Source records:

------------------------------------------------------------------------

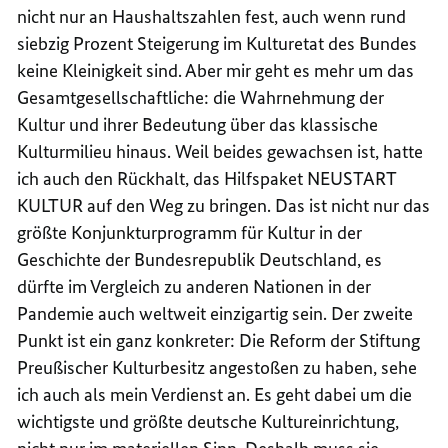
nicht nur an Haushaltszahlen fest, auch wenn rund
siebzig Prozent Steigerung im Kulturetat des Bundes
keine Kleinigkeit sind. Aber mir geht es mehr um das
Gesamtgesellschaftliche: die Wahrnehmung der
Kultur und ihrer Bedeutung über das klassische
Kulturmilieu hinaus. Weil beides gewachsen ist, hatte
ich auch den Rückhalt, das Hilfspaket NEUSTART
KULTUR auf den Weg zu bringen. Das ist nicht nur das
größte Konjunkturprogramm für Kultur in der
Geschichte der Bundesrepublik Deutschland, es
dürfte im Vergleich zu anderen Nationen in der
Pandemie auch weltweit einzigartig sein. Der zweite
Punkt ist ein ganz konkreter: Die Reform der Stiftung
Preußischer Kulturbesitz angestoßen zu haben, sehe
ich auch als mein Verdienst an. Es geht dabei um die
wichtigste und größte deutsche Kultureinrichtung,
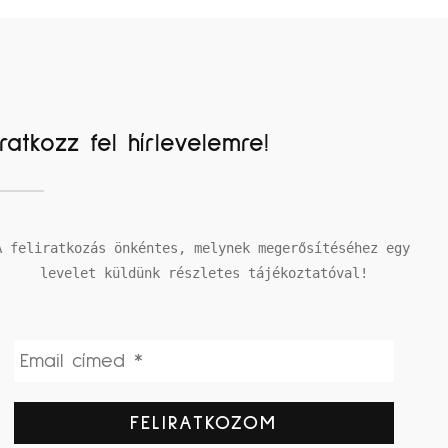
Iratkozz fel hírlevelemre!
A feliratkozás önkéntes, melynek megerősítéséhez egy 
levelet küldünk részletes tájékoztatóval!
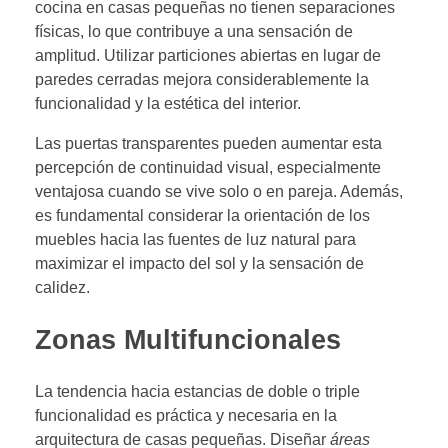
cocina en casas pequeñas no tienen separaciones
físicas, lo que contribuye a una sensación de
amplitud. Utilizar particiones abiertas en lugar de
paredes cerradas mejora considerablemente la
funcionalidad y la estética del interior.
Las puertas transparentes pueden aumentar esta
percepción de continuidad visual, especialmente
ventajosa cuando se vive solo o en pareja. Además,
es fundamental considerar la orientación de los
muebles hacia las fuentes de luz natural para
maximizar el impacto del sol y la sensación de
calidez.
Zonas Multifuncionales
La tendencia hacia estancias de doble o triple
funcionalidad es práctica y necesaria en la
arquitectura de casas pequeñas. Diseñar
áreas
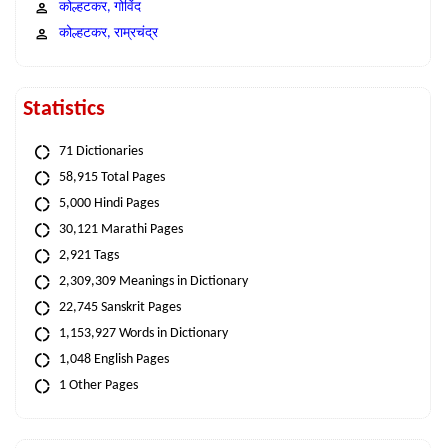
कोल्हटकर, गोविंद
कोल्हटकर, राम्रचंद्र
Statistics
71 Dictionaries
58,915 Total Pages
5,000 Hindi Pages
30,121 Marathi Pages
2,921 Tags
2,309,309 Meanings in Dictionary
22,745 Sanskrit Pages
1,153,927 Words in Dictionary
1,048 English Pages
1 Other Pages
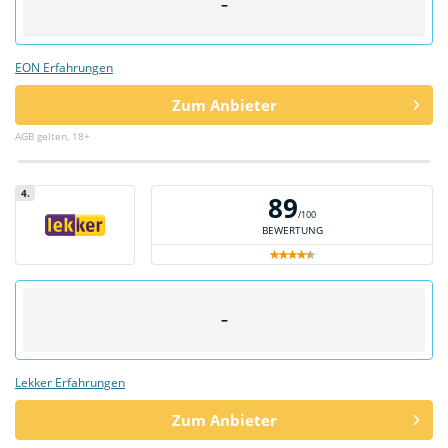
–
EON Erfahrungen
Zum Anbieter
AGB gelten, 18+
4.
89
/100
BEWERTUNG
–
Lekker Erfahrungen
Zum Anbieter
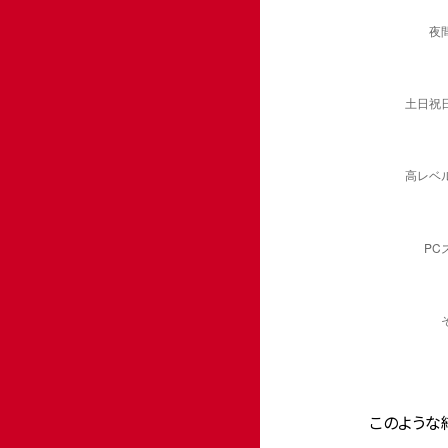
このような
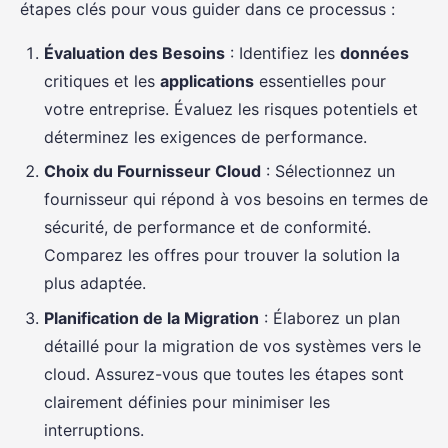
étapes clés pour vous guider dans ce processus :
Évaluation des Besoins
: Identifiez les
données
critiques et les
applications
essentielles pour
votre entreprise. Évaluez les risques potentiels et
déterminez les exigences de performance.
Choix du Fournisseur Cloud
: Sélectionnez un
fournisseur qui répond à vos besoins en termes de
sécurité, de performance et de conformité.
Comparez les offres pour trouver la solution la
plus adaptée.
Planification de la Migration
: Élaborez un plan
détaillé pour la migration de vos systèmes vers le
cloud. Assurez-vous que toutes les étapes sont
clairement définies pour minimiser les
interruptions.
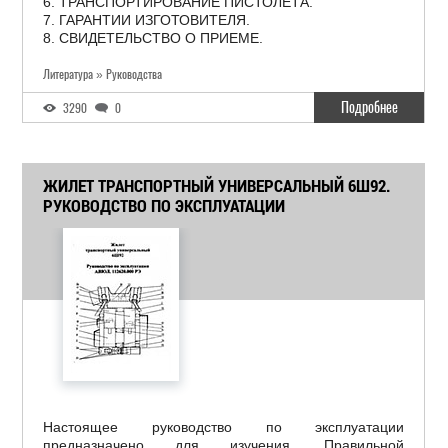
6. ТРАНСПОРТИРОВАНИЕ ПИСТОЛЕТА.
7. ГАРАНТИИ ИЗГОТОВИТЕЛЯ.
8. СВИДЕТЕЛЬСТВО О ПРИЕМЕ.
Литература » Руководства
Подробнее
3290
0
ЖИЛЕТ ТРАНСПОРТНЫЙ УНИВЕРСАЛЬНЫЙ 6Ш92.
РУКОВОДСТВО ПО ЭКСПЛУАТАЦИИ
Настоящее руководство по эксплуатации
предназначено для изучения, Правильной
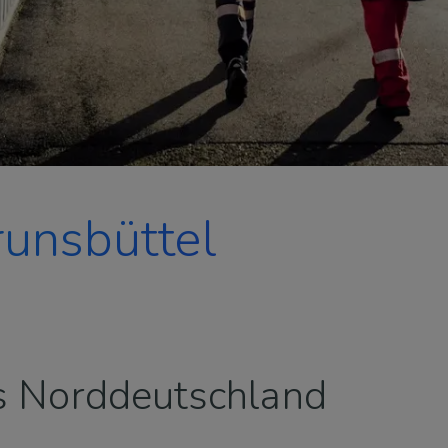
runsbüttel
s Norddeutschland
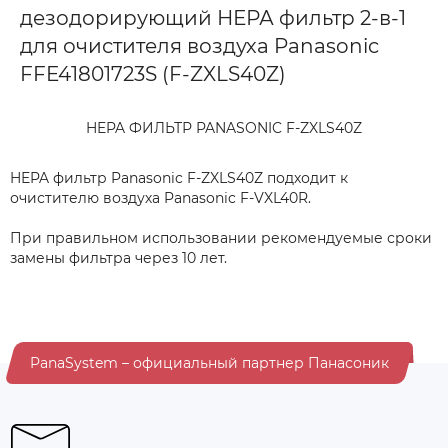
дезодорирующий НЕРА фильтр 2-в-1
для очистителя воздуха Panasonic
FFE41801723S (F-ZXLS40Z)
HEPA ФИЛЬТР PANASONIC F-ZXLS40Z
HEPA фильтр Panasonic F-ZXLS40Z подходит к
очистителю воздуха Panasonic F-VXL40R.
При правильном использовании рекомендуемые сроки
замены фильтра через 10 лет.
PanaSystem – официальный партнер Панасоник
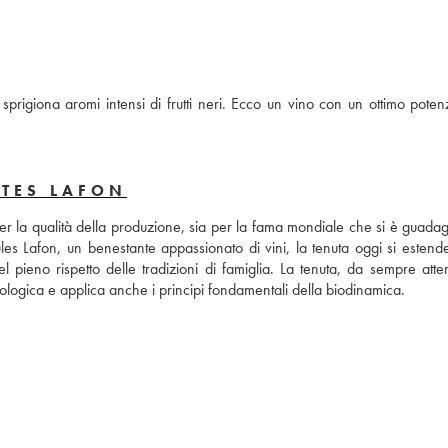
giona aromi intensi di frutti neri. Ecco un vino con un ottimo potenzi
MTES LAFON
per la qualità della produzione, sia per la fama mondiale che si è guadagn
s Lafon, un benestante appassionato di vini, la tenuta oggi si estende
ieno rispetto delle tradizioni di famiglia. La tenuta, da sempre attent
iologica e applica anche i principi fondamentali della biodinamica.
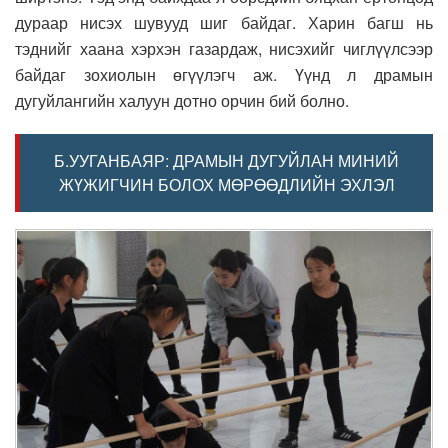
дураар нисэх шувууд шиг байдаг. Харин багш нь
тэднийг хаана хэрхэн газардаж, нисэхийг чиглүүлсээр
байдаг зохиолын өгүүлэгч аж. Үүнд л драмын
дугуйлангийн халуун дотно орчин бий болно.
Б.УУГАНБАЯР: ДРАМЫН ДУГУЙЛАН МИНИЙ
ЖҮЖИГЧИН БОЛОХ МӨРӨӨДЛИЙН ЭХЛЭЛ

------------------------------------------------------------------------

_Your task_
Leave out the pictures and print each record exactly as it stands.

_Exercise answer_
nicht nur an Haushaltszahlen fest, auch wenn rund
siebzig Prozent Steigerung im Kulturetat des Bundes
keine Kleinigkeit sind. Aber mir geht es mehr um das
Gesamtgesellschaftliche: die Wahrnehmung der
Kultur und ihrer Bedeutung über das klassische
Kulturmilieu hinaus. Weil beides gewachsen ist, hatte
ich auch den Rückhalt, das Hilfspaket NEUSTART
KULTUR auf den Weg zu bringen. Das ist nicht nur das
größte Konjunkturprogramm für Kultur in der
Geschichte der Bundesrepublik Deutschland, es
dürfte im Vergleich zu anderen Nationen in der
Pandemie auch weltweit einzigartig sein. Der zweite
Punkt ist ein ganz konkreter: Die Reform der Stiftung
Preußischer Kulturbesitz angestoßen zu haben, sehe
ich auch als mein Verdienst an. Es geht dabei um die
wichtigste und größte deutsche Kultureinrichtung,
Iratkozz fel hírlevelemre!
A feliratkozás önkéntes, melynek megerősítéséhez egy 
levelet küldünk részletes tájékoztatóval!
cocina en casas pequeñas no tienen separaciones
físicas, lo que contribuye a una sensación de
amplitud. Utilizar particiones abiertas en lugar de
paredes cerradas mejora considerablemente la
funcionalidad y la estética del interior.
Las puertas transparentes pueden aumentar esta
percepción de continuidad visual, especialmente
ventajosa cuando se vive solo o en pareja. Además,
es fundamental considerar la orientación de los
muebles hacia las fuentes de luz natural para
maximizar el impacto del sol y la sensación de
calidez.
Zonas Multifuncionales
La tendencia hacia estancias de doble o triple
funcionalidad es práctica y necesaria en la
arquitectura de casas pequeñas. Diseñar
áreas
कोल्हटकर, गोविंद
कोल्हटकर, राम्रचंद्र
Statistics
71 Dictionaries
58,915 Total Pages
5,000 Hindi Pages
30,121 Marathi Pages
2,921 Tags
2,309,309 Meanings in Dictionary
22,745 Sanskrit Pages
1,153,927 Words in Dictionary
1,048 English Pages
1 Other Pages
–
EON Erfahrungen
Zum Anbieter
AGB gelten, 18+
4.
89
/100
BEWERTUNG
–
Lekker Erfahrungen
Zum Anbieter
このような
étapes clés pour vous guider dans ce processus :
Évaluation des Besoins
: Identifiez les
données
critiques et les
applications
essentielles pour
votre entreprise. Évaluez les risques potentiels et
déterminez les exigences de performance.
Choix du Fournisseur Cloud
: Sélectionnez un
fournisseur qui répond à vos besoins en termes de
sécurité, de performance et de conformité.
Comparez les offres pour trouver la solution la
plus adaptée.
Planification de la Migration
: Élaborez un plan
détaillé pour la migration de vos systèmes vers le
cloud. Assurez-vous que toutes les étapes sont
clairement définies pour minimiser les
interruptions.
6. ТРАНСПОРТИРОВАНИЕ ПИСТОЛЕТА.
7. ГАРАНТИИ ИЗГОТОВИТЕЛЯ.
8. СВИДЕТЕЛЬСТВО О ПРИЕМЕ.
Литература » Руководства
Подробнее
3290
0
ЖИЛЕТ ТРАНСПОРТНЫЙ УНИВЕРСАЛЬНЫЙ 6Ш92.
РУКОВОДСТВО ПО ЭКСПЛУАТАЦИИ
Настоящее руководство по эксплуатации
предназначено для изучения, Правильной
runsbüttel
s Norddeutschland
дезодорирующий НЕРА фильтр 2-в-1
для очистителя воздуха Panasonic
FFE41801723S (F-ZXLS40Z)
HEPA ФИЛЬТР PANASONIC F-ZXLS40Z
HEPA фильтр Panasonic F-ZXLS40Z подходит к
очистителю воздуха Panasonic F-VXL40R.
При правильном использовании рекомендуемые сроки
замены фильтра через 10 лет.
PanaSystem – официальный партнер Панасоник
giona aromi intensi di frutti neri. Ecco un vino con un ottimo potenzi
MTES LAFON
per la qualità della produzione, sia per la fama mondiale che si è guadagn
s Lafon, un benestante appassionato di vini, la tenuta oggi si estende
ieno rispetto delle tradizioni di famiglia. La tenuta, da sempre attent
iologica e applica anche i principi fondamentali della biodinamica.
дураар нисэх шувууд шиг байдаг. Харин багш нь
тэднийг хаана хэрхэн газардаж, нисэхийг чиглүүлсээр
байдаг зохиолын өгүүлэгч аж. Үүнд л драмын
дугуйлангийн халуун дотно орчин бий болно.
Б.УУГАНБАЯР: ДРАМЫН ДУГУЙЛАН МИНИЙ
ЖҮЖИГЧИН БОЛОХ МӨРӨӨДЛИЙН ЭХЛЭЛ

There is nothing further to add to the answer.